If Groundhog Day were a horror movie, it would look like this. The deadly violence shaking the Middle East – Israeli airstrikes on Gaza, Hamas rocket attacks on Israel – seems to play out the same way, again and again, as if on some macabre repeat cycle. We saw it in 2009 and we saw it again in 2014. Each element is familiar: the lopsided death toll, Palestinian deaths outnumbering Israeli ones; the pictures of flattened buildings; the tears of the bereaved. And outside the region, the same armies of keyboard warriors, each parroting the talking points of their side, insistent that only their own pain counts, blind to the losses of the other.

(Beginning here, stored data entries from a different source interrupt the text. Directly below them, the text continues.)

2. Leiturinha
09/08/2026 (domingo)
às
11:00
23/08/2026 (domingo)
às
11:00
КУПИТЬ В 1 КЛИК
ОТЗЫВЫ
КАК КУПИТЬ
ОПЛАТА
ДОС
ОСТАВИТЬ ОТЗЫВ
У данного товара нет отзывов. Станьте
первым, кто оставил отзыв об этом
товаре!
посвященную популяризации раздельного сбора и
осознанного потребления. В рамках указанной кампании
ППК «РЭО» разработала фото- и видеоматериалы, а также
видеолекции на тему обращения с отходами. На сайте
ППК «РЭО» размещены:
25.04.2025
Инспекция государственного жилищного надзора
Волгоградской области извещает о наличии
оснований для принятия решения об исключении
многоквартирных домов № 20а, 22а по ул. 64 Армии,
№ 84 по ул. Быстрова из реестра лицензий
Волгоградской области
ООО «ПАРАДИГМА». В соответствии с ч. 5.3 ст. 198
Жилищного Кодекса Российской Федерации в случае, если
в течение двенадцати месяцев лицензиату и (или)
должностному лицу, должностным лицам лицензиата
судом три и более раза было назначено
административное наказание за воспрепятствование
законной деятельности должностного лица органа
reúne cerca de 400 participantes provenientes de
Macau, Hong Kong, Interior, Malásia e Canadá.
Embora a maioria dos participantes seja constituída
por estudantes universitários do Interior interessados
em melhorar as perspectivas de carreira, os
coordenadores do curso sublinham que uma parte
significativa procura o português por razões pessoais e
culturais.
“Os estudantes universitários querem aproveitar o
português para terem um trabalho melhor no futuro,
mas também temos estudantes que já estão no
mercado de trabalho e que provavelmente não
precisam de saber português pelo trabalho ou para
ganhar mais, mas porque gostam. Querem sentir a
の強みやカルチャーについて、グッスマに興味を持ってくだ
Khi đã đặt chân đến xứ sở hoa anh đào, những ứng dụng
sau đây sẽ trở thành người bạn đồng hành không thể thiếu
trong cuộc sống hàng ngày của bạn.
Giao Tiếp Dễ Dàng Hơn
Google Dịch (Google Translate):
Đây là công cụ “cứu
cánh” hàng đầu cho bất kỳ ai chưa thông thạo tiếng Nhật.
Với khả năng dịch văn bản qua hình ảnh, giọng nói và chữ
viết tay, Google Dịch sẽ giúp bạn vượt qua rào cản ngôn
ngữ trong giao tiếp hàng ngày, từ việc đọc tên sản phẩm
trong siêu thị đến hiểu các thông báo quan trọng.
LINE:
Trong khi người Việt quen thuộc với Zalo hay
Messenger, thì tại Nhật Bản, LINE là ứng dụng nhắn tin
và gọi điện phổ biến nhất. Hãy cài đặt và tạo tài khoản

Related: The violence that began at Jerusalem’s ancient holy sites is driven by a distinctly modern zeal | Yair Wallach

It usually goes like this. The violence escalates, Israel moving from airstrikes to artillery fire to some kind of action on the ground. (Israel seems to be shifting through the gears faster this time.) The number of dead rises until, eventually, there is a ceasefire, brokered via the US and Egypt. Quiet returns, Hamas satisfied that it has asserted itself once more as the lead agent of Palestinian resistance, Israel content that it has “mown the lawn”, cutting back Hamas’s military capacity. Things go back to normal – until the next time.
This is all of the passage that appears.